Assim, a discussão sobre
a legitimidade e a eficácia dessa decisão do STF tornou-se uma grande pauta e
de grande relevância nos diversos âmbitos do conhecimento, tendo em vista que
foram postas em jogo a legitimidade do Judiciário em “criar” uma lei – nesse caso,
ampliar um artigo de lei – e, como citado nos votos da imensa maioria do
colegiado, a desatenção do Congresso Nacional e a irrelevância por ele dada aos
temas de criminalização da LGBTfobia de modo geral.
Nesse sentido, mostram-se
pertinentes os argumentos de ambos os lados: de certo modo, o Judiciário agindo
como legislador quebra a divisão dos três poderes e, portanto, põe em xeque a
segurança de uma democracia bem estruturada. Ao mesmo tempo, a ineficácia de um
Legislativo que não cumpre sua função suficientemente leva à uma necessidade de
atuação de um outro poder, a fim de que se cubram as lacunas e se traga um bem
comum primordialmente objetivado.
McCann, por exemplo, afirma
que os tribunais agem como catalisadores para a consolidação de direitos de grupos
minoritários cujos interesses são ocultados e desconsiderados pelo governo, isto
é, tornam-se um eficaz meio de tutela de direitos não resguardados pelas instituições
que carregam essa função. Os tribunais, então, trazem visibilidade a esses
assuntos e uma colossal probabilidade de chamar a atenção dos outros dois
poderes, visto que uma pauta discutida pela Corte Suprema de um país traz bem
mais impacto – no tocante à visibilidade – na ordem sociopolítica que uma pauta
discutida em pequenos grupos de movimentos sociais. Em uma de suas afirmações,
cita que “os tribunais são reativos, mas exercem poder, e suas escolhas são
muito importantes para o funcionamento de um regime político. E seu poder é
complexo, mais do que mera fiscalização.

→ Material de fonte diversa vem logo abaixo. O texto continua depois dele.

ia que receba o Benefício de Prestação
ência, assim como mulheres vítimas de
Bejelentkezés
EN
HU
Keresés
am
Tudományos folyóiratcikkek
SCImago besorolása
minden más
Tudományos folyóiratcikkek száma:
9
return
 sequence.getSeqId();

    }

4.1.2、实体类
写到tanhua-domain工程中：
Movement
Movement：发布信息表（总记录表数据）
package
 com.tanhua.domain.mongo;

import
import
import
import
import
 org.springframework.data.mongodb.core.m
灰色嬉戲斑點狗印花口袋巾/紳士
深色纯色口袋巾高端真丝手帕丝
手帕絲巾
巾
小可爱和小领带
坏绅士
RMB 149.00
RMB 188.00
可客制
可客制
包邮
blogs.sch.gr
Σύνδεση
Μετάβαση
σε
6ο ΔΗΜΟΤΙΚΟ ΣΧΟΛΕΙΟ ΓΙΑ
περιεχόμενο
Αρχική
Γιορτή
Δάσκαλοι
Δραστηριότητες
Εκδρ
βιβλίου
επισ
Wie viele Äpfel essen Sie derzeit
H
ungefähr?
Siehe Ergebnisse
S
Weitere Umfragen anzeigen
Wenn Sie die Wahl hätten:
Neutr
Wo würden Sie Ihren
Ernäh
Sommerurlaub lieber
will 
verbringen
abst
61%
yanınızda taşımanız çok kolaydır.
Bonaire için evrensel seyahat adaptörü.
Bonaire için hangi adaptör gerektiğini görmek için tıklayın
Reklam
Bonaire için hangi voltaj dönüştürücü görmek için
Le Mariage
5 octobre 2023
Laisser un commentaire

Em particular, nós devemos olhar para
a relação produtiva que se estabelece entre os tribunais e a maior cultura
cívica dos litigantes”.
Logo, é evidente que,
embora isso ocasionalmente possa transformar-se em um abuso de poder e em uma materialização
da imbricação de poderes – já conceituada e abordada por Montesquieu – a atuação
do Poder Judiciário para a consolidação de direitos de grupos minoritários cuja
notoriedade é inexistente ou ineficazmente presente nos outros dois poderes, essencialmente
no Legislativo, é essencial e traz consequências, de um modo geral, agradáveis,
seja no âmbito do direito, seja no âmbito social.